◆ **What you need to do**: Locate the word "крем" in the data below, then copy every line that holds it.

[Dataset entries]
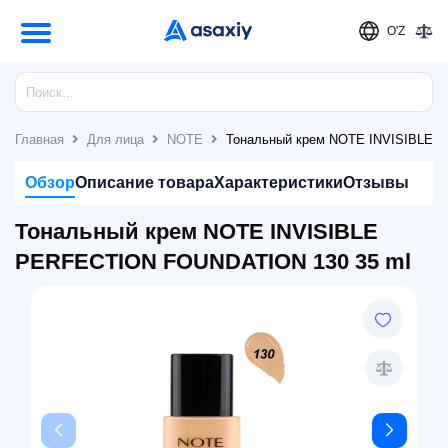
O'Z
Главная
Для лица
NOTE
Тональный крем NOTE INVISIBLE 
Обзор
Описание товара
Характеристики
Отзывы
Тональный крем NOTE INVISIBLE
PERFECTION FOUNDATION 130 35 ml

◆ **Expected answer**:
Тональный крем NOTE INVISIBLE 
Тональный крем NOTE INVISIBLE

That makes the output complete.